How to Know if Your Project Needs a Style Bible
If assets from the same set look like they're from different games, or if artists keep asking the art director the same questions—it's time. Another sign: outsourced studios send textures with incorrect PBR values that need rework. In such cases, a style bible pays for itself after the first onboarding of a new employee or delivery from a contractor. Savings on outsourced rework can be substantial—up to $15,000 per month for a mid-size project.
Why a Style Bible Saves Budget
A single texel density error can lead to retexturing 100+ assets. Rework costs can quickly add up. A style bible prevents such situations. Our clients report that savings on outsourced rework reach 60%, and art asset approval time shrinks by 70%. For example, one studio saved $8,000 in just two months after implementing our bible.
Typical Problems Solved by a Style Bible
PBR Parameter Spread
Artists often use incorrect Roughness and Metalness ranges—for example, a metal part ends up matte, and wood becomes shiny. In the bible we define a PBR Value Guide table:
| Material | Albedo HSV (Hue) | Roughness | Metalness |
|---|---|---|---|
| Rusted metal | 20–40, 0.2–0.5, 0.3–0.6 | 0.6–0.9 | 0.0–0.3 |
| Smooth plastic | 0–360, 0.1–0.3, 0.7–1.0 | 0.1–0.3 | 0.0 |
| Leather | 10–30, 0.3–0.5, 0.3–0.5 | 0.5–0.8 | 0.0 |
Inconsistent Texel Density
If one artist makes props at 1024 px/m and another at 512 px/m, the overall scene looks uneven. The bible fixes a uniform density for each category: characters 2048 px/m, props 1024 px/m, environment 512 px/m.
Incorrect Naming Convention
Files named model_v2_final_2.fbx make it hard to find assets quickly. The bible sets a template: AssetType_Category_Variant_Version, e.g., Prop_Chair_Wooden_v01.fbx.
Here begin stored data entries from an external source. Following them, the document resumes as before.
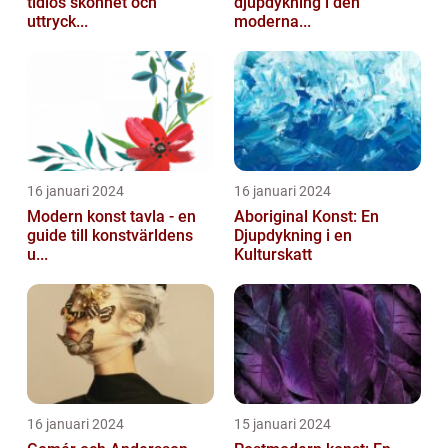
tidlös skönhet och
djupdykning i den
uttryck...
moderna...
16 januari 2024
16 januari 2024
Modern konst tavla - en
Aboriginal Konst: En
guide till konstvärldens
Djupdykning i en
u...
Kulturskatt
16 januari 2024
15 januari 2024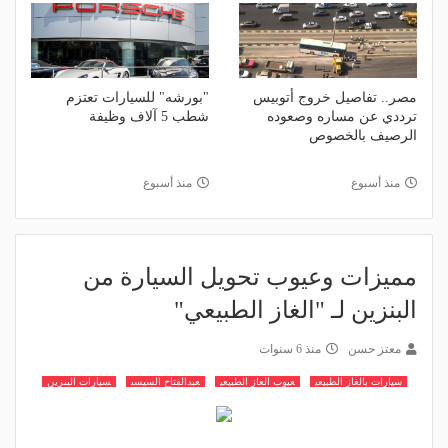
مصر.. تفاصيل خروج أتوبيس
"بورشه" للسيارات تعتزم
ترددي عن مساره وصعوده
شطب 5 آلاف وظيفة
الرصيف بالخصوص
منذ أسبوع
منذ أسبوع
مميزات وعيوب تحويل السيارة من
البنزين لـ "الغاز الطبيعي"
معتز حسن
منذ 6 سنوات
سيارات بالغاز الطبيعي
عيوب الغاز الطبيعي
عبدالفتاح السيسى
سيارات البنزين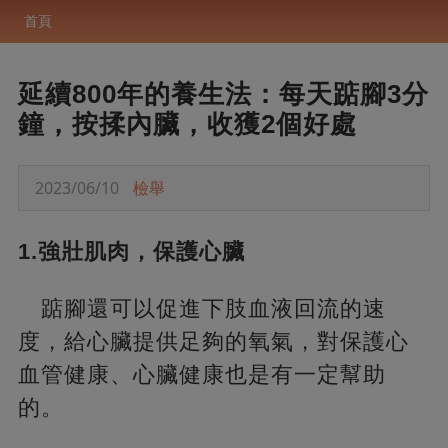
首頁
延續800年的養生法：每天踮腳3分
鐘，按揉內臟，收獲2個好處
2023/06/10
檢舉
1.強壯肌肉，保護心臟
踮腳還可以促進下肢血液回流的速
度，給心臟提供足夠的氧氣，對保護心
血管健康、心臟健康也是有一定幫助
的。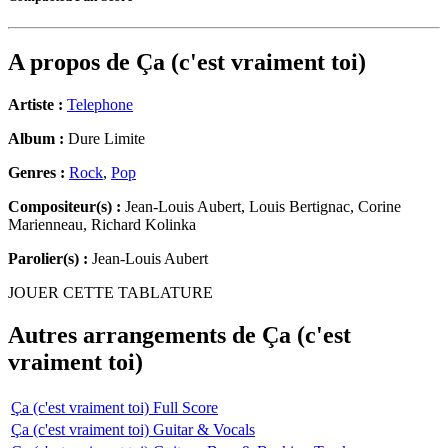
A propos de
Ça (c'est vraiment toi)
Artiste :
Telephone
Album :
Dure Limite
Genres :
Rock
,
Pop
Compositeur(s) :
Jean-Louis Aubert, Louis Bertignac, Corine
Marienneau, Richard Kolinka
Parolier(s) :
Jean-Louis Aubert
JOUER CETTE TABLATURE
Autres arrangements de
Ça (c'est
vraiment toi)
Ça (c'est vraiment toi) Full Score
Ça (c'est vraiment toi) Guitar & Vocals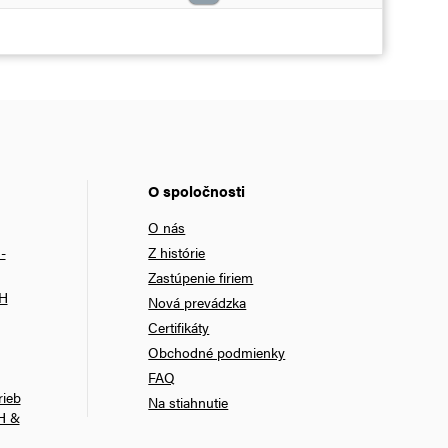
O spoločnosti
O nás
-
Z histórie
Zastúpenie firiem
bH
Nová prevádzka
Certifikáty
Obchodné podmienky
FAQ
rieb
Na stiahnutie
H &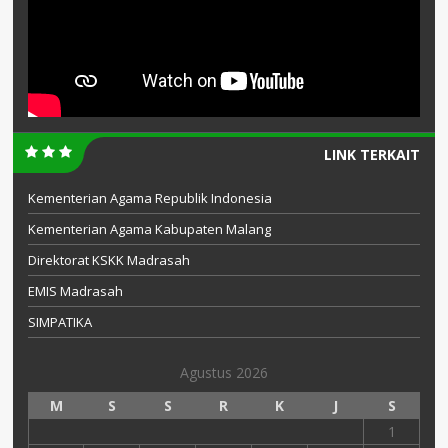
LINK TERKAIT
Kementerian Agama Republik Indonesia
Kementerian Agama Kabupaten Malang
Direktorat KSKK Madrasah
EMIS Madrasah
SIMPATIKA
Agustus 2026
M
S
S
R
K
J
S
1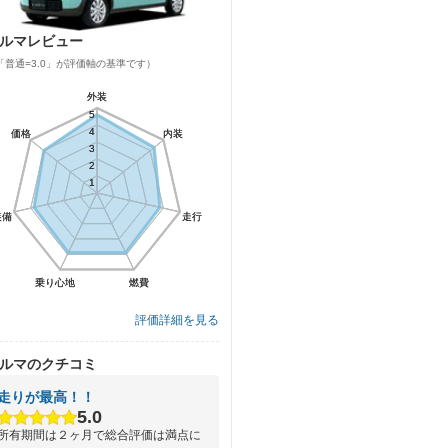
ルマレビュー
「普通=3.0」が評価軸の基準です）
外装
外装
5
5
4
4
価格
価格
内装
内装
3
3
2
2
1
1
装備
装備
走行
走行
乗り心地
乗り心地
燃費
燃費
評価詳細を見る
ルマのクチコミ
走りが最高！！
5.0
所有期間は２ヶ月で総合評価は満点に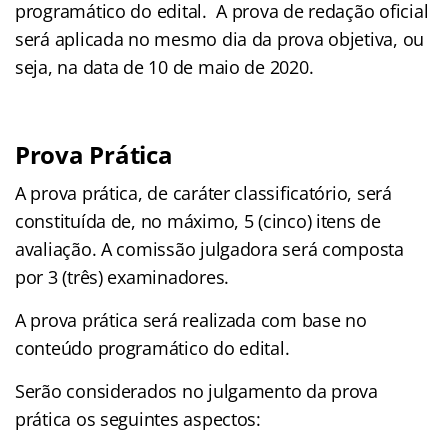
programático do edital. A prova de redação oficial
será aplicada no mesmo dia da prova objetiva, ou
seja, na data de 10 de maio de 2020.
Prova Prática
A prova prática, de caráter classificatório, será
constituída de, no máximo, 5 (cinco) itens de
avaliação. A comissão julgadora será composta
por 3 (três) examinadores.
A prova prática será realizada com base no
conteúdo programático do edital.
Serão considerados no julgamento da prova
prática os seguintes aspectos: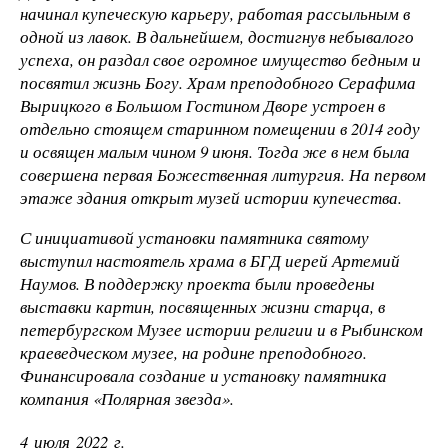
начинал купеческую карьеру, работая рассыльным в
одной из лавок. В дальнейшем, достигнув небывалого
успеха, он раздал свое огромное имущество бедным и
посвятил жизнь Богу. Храм преподобного Серафима
Вырицкого в Большом Гостином Дворе устроен в
отдельно стоящем старинном помещении в 2014 году
и освящен малым чином 9 июня. Тогда же в нем была
совершена первая Божественная литургия. На первом
этаже здания открыт музей истории купечества.
С инициативой установки памятника святому
выступил настоятель храма в БГД иерей Артемий
Наумов. В поддержку проекта были проведены
выставки картин, посвященных жизни старца, в
петербургском Музее истории религии и в Рыбинском
краеведческом музее, на родине преподобного.
Финансировала создание и установку памятника
компания «Полярная звезда».
4 июля 2022 г.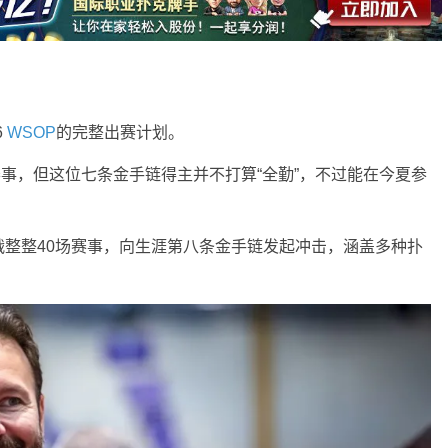
6
WSOP
的完整出赛计划。
赛事，但这位七条金手链得主并不打算“全勤”，不过能在今夏参
整整40场赛事，向生涯第八条金手链发起冲击，涵盖多种扑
What a Full Style Bible Includes
Vision Statement
One or two paragraphs—how does the game look when described visually to someone who hasn't seen it? Not genre, not mood—concrete images. "Post-apocalypse after 200 years: nature has reclaimed cities, rust covered in moss, metal matte with dark oxidation, light always through leaves or dust." This is an anchor for any disputed decision.
Color System with Application Rules
Not just hex codes—a hierarchy: dominant colors (60%), secondary (30%), accent (10%). For 3D—a table of allowed Albedo ranges for each material class. This eliminates physically incorrect textures that break lighting.
Typography and Font System
Primary/secondary fonts, scaling rules, margins. For games—separate rules for diegetic labels (in-world text) and UI typography.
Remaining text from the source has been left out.